Opinión | EL TRIÁNGULO

La barbarie anónima

No hay nada nuevo en despellejar en un corrillo a alguien que pasa por la calle y ni ve, ni escucha, así no puede replicar. Es lo mismo de siempre, ser lisonjero con el poderoso y abusón con el débil, apedrear al maestro que idolatrabas cuando vienen a detenerlo los golpistas porque no vas a ser el único sin vejar al personaje de Fernando Fernán Gómez. Pero la brutalidad se ha multiplicado con la misma progresión que la amplificación del algoritmo, la grosería de manera proporcional a la no identificación. Empezamos a reírles las gracias a cuentas con fotos de meme y nicks ocurrentes, que se hicieron virales en su tiempo, y por supuesto, salieron por miles imitadores de esas conductas con bastante menos ingenio y más mala leche. Me parece estimulante no solo el intercambio de opiniones, sino incluso la vacilada continua en que se convierte este toma y daca virtual. No es una actitud temerosa por hacer frente a diez improperios, igual que no es puritanismo preocuparse por el acceso a la pornografía a cualquier edad, es la impresión de que la veda abierta nos hace peores.

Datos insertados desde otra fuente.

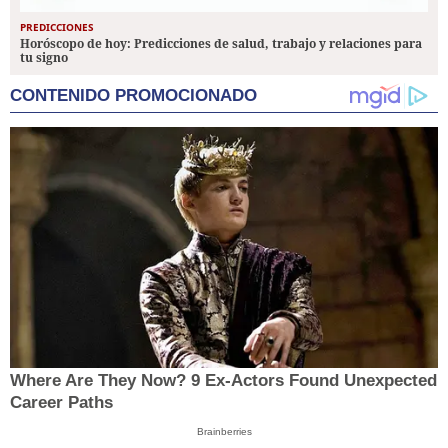
PREDICCIONES
Horóscopo de hoy: Predicciones de salud, trabajo y relaciones para
tu signo
CONTENIDO PROMOCIONADO
Where Are They Now? 9 Ex-Actors Found Unexpected
Career Paths
Brainberries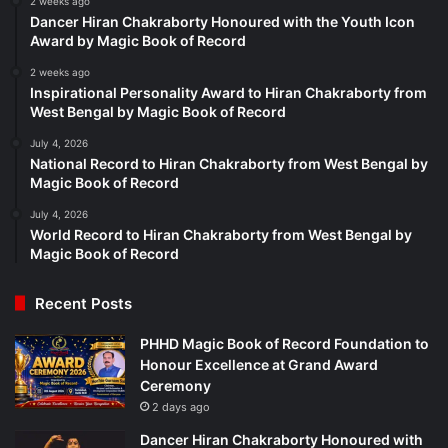
2 weeks ago
Dancer Hiran Chakraborty Honoured with the Youth Icon
Award by Magic Book of Record
2 weeks ago
Inspirational Personality Award to Hiran Chakraborty from
West Bengal by Magic Book of Record
July 4, 2026
National Record to Hiran Chakraborty from West Bengal by
Magic Book of Record
July 4, 2026
World Record to Hiran Chakraborty from West Bengal by
Magic Book of Record
Recent Posts
PHHD Magic Book of Record Foundation to
Honour Excellence at Grand Award
Ceremony
2 days ago
Dancer Hiran Chakraborty Honoured with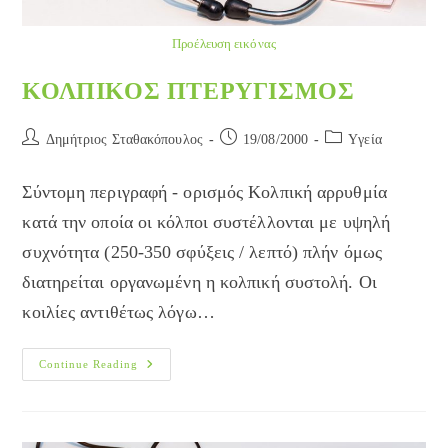
Προέλευση εικόνας
ΚΟΛΠΙΚΟΣ ΠΤΕΡΥΓΙΣΜΟΣ
Post
Post
Post
Δημήτριος Σταθακόπουλος
19/08/2000
Yγεία
author:
published:
category:
Σύντομη περιγραφή - ορισμός Κολπική αρρυθμία
κατά την οποία οι κόλποι συστέλλονται με υψηλή
συχνότητα (250-350 σφύξεις / λεπτό) πλήν όμως
διατηρείται οργανωμένη η κολπική συστολή. Οι
κοιλίες αντιθέτως λόγω…
ΚΟΛΠΙΚΟΣ
Continue Reading
ΠΤΕΡΥΓΙΣΜΟΣ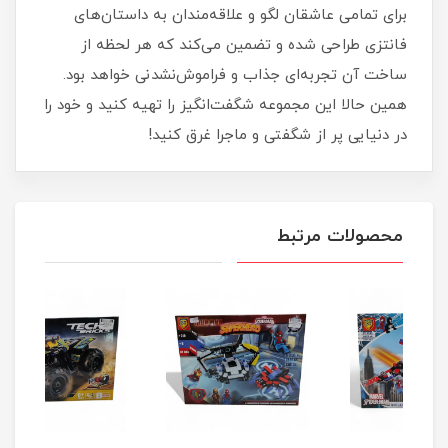
برای تمامی عاشقان لگو و علاقه‌مندان به داستان‌های
فانتزی طراحی شده و تضمین می‌کند که هر لحظه از
ساخت آن تجربه‌ای جذاب و فراموش‌نشدنی خواهد بود.
همین حالا این مجموعه شگفت‌انگیز را تهیه کنید و خود را
در دنیایی پر از شگفتی و ماجرا غرق کنید!
محصولات مرتبط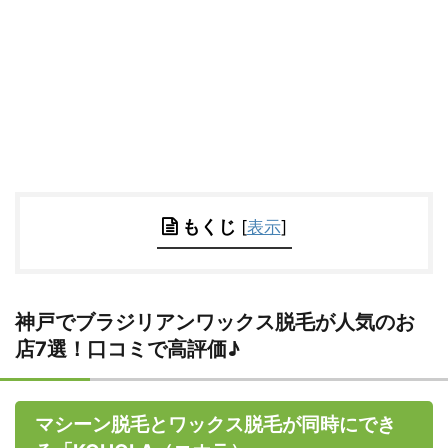
もくじ
[
表示
]
神戸でブラジリアンワックス脱毛が人気のお
店7選！口コミで高評価♪
マシーン脱毛とワックス脱毛が同時にでき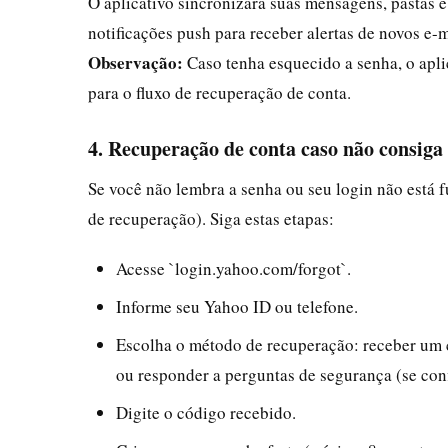
O aplicativo sincronizará suas mensagens, pastas 
notificações push para receber alertas de novos e-m
Observação:
Caso tenha esquecido a senha, o apli
para o fluxo de recuperação de conta.
4. Recuperação de conta caso não consiga
Se você não lembra a senha ou seu login não está 
de recuperação). Siga estas etapas:
Acesse `login.yahoo.com/forgot`.
Informe seu Yahoo ID ou telefone.
Escolha o método de recuperação: receber um c
ou responder a perguntas de segurança (se con
Digite o código recebido.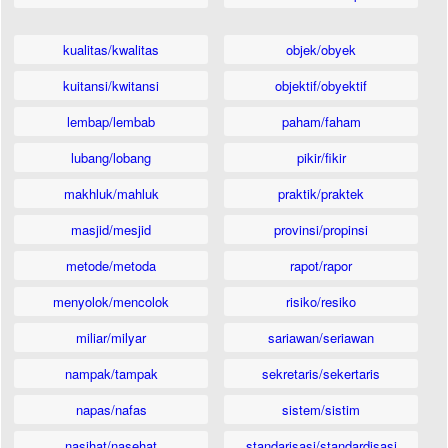
kualitas/kwalitas
objek/obyek
kuitansi/kwitansi
objektif/obyektif
lembap/lembab
paham/faham
lubang/lobang
pikir/fikir
makhluk/mahluk
praktik/praktek
masjid/mesjid
provinsi/propinsi
metode/metoda
rapot/rapor
menyolok/mencolok
risiko/resiko
miliar/milyar
sariawan/seriawan
nampak/tampak
sekretaris/sekertaris
napas/nafas
sistem/sistim
nasihat/nasehat
standarisasi/standardisasi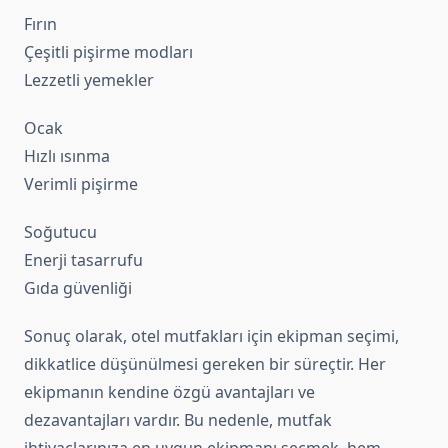
Fırın
Çeşitli pişirme modları
Lezzetli yemekler
Ocak
Hızlı ısınma
Verimli pişirme
Soğutucu
Enerji tasarrufu
Gıda güvenliği
Sonuç olarak, otel mutfakları için ekipman seçimi,
dikkatlice düşünülmesi gereken bir süreçtir. Her
ekipmanın kendine özgü avantajları ve
dezavantajları vardır. Bu nedenle, mutfak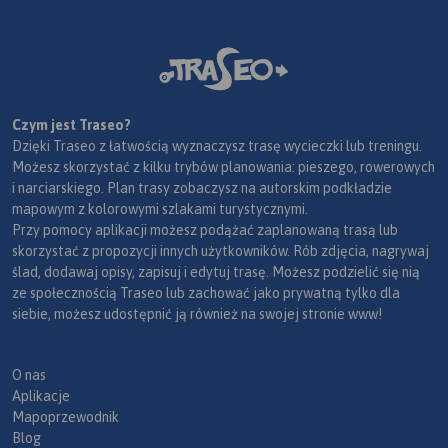
Czym jest Traseo?
Dzięki Traseo z łatwością wyznaczysz trasę wycieczki lub treningu.
Możesz skorzystać z kilku trybów planowania: pieszego, rowerowych
i narciarskiego. Plan trasy zobaczysz na autorskim podkładzie
mapowym z kolorowymi szlakami turystycznymi.
Przy pomocy aplikacji możesz podążać zaplanowaną trasą lub
skorzystać z propozycji innych użytkowników. Rób zdjęcia, nagrywaj
ślad, dodawaj opisy, zapisuj i edytuj trasę. Możesz podzielić się nią
ze społecznością Traseo lub zachować jako prywatną tylko dla
siebie, możesz udostępnić ją również na swojej stronie www!
O nas
Aplikacje
Mapoprzewodnik
Blog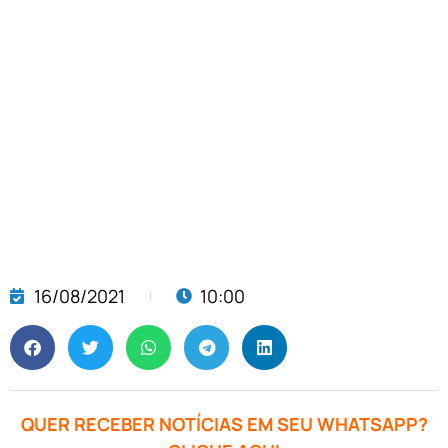
16/08/2021
10:00
QUER RECEBER NOTÍCIAS EM SEU WHATSAPP?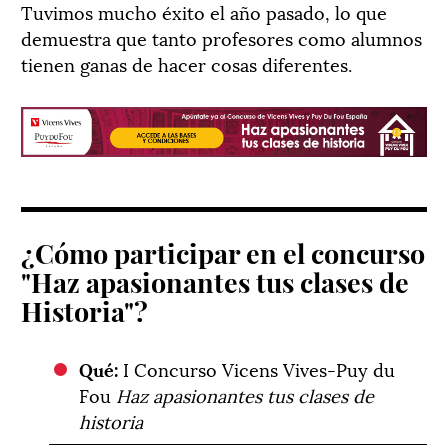
Tuvimos mucho éxito el año pasado, lo que
demuestra que tanto profesores como alumnos
tienen ganas de hacer cosas diferentes.
¿Cómo participar en el concurso
"Haz apasionantes tus clases de
Historia"?
Qué:
I Concurso Vicens Vives-Puy du
Fou
Haz apasionantes tus clases de
historia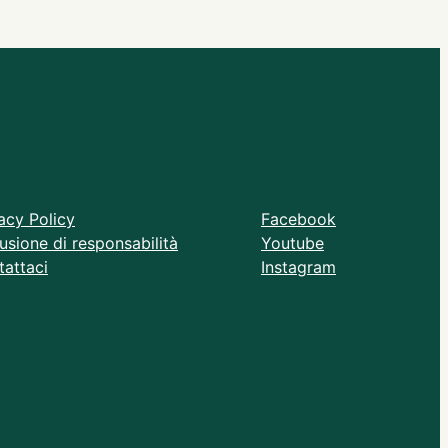
IVACY
SOCIAL
acy Policy
Facebook
usione di responsabilità
Youtube
attaci
Instagram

El ladrido general frente a cualquier acontecimiento que tenga que ver con la igualdad de género, de orientación sexual o de raza intenta ser un ruido ensordecedor que retraiga a los que defienden los derechos civiles adquiridos. Convertir el debate en una ciénaga de la que lo que más apetezca sea huir, a no ser que lo que quieras es expulsar toda la bilis que has ido generando contra el que pase por ahí. El anonimato de los campos de fútbol para que los hooligans viertan basura verbal, ahora que las botellas están prohibidas, se ha quedado pequeño leyendo a gente alegrarse por la muerte de personas ahogadas intentando llegar a cualquier costa, o aplastadas por los efectos de un terremoto sin mayor diferencia con nosotros mismos que el tamaño de su pobreza.

Igual es un mecanismo de consuelo, pero quizás es todo un postureo como en las pandillas de quinceañeros que atrae a ver quién puede beber más cantidad y más rápido, pero ni así evita las afecciones personales que termina habiendo. No es posible que a tanta gente le importe tan poco que asesinen mujeres con la misma periodicidad que la bonoloto, que a los niños según su procedencia se les etiquete con desprecio, que consideren que haya tanta puta suelta a la que perseguir y tan poco proxeneta al que pedir responsabilidades.

El efecto imitación de la berrea se ha ido extendiendo frente al silencio de los que no quieren perder el tiempo ni los modales frente a la barbarie. Les dejaremos hablando solos entre ellos pero, incluso sin querer, les escucharemos y eso es un taladro que agujerea los principios éticos.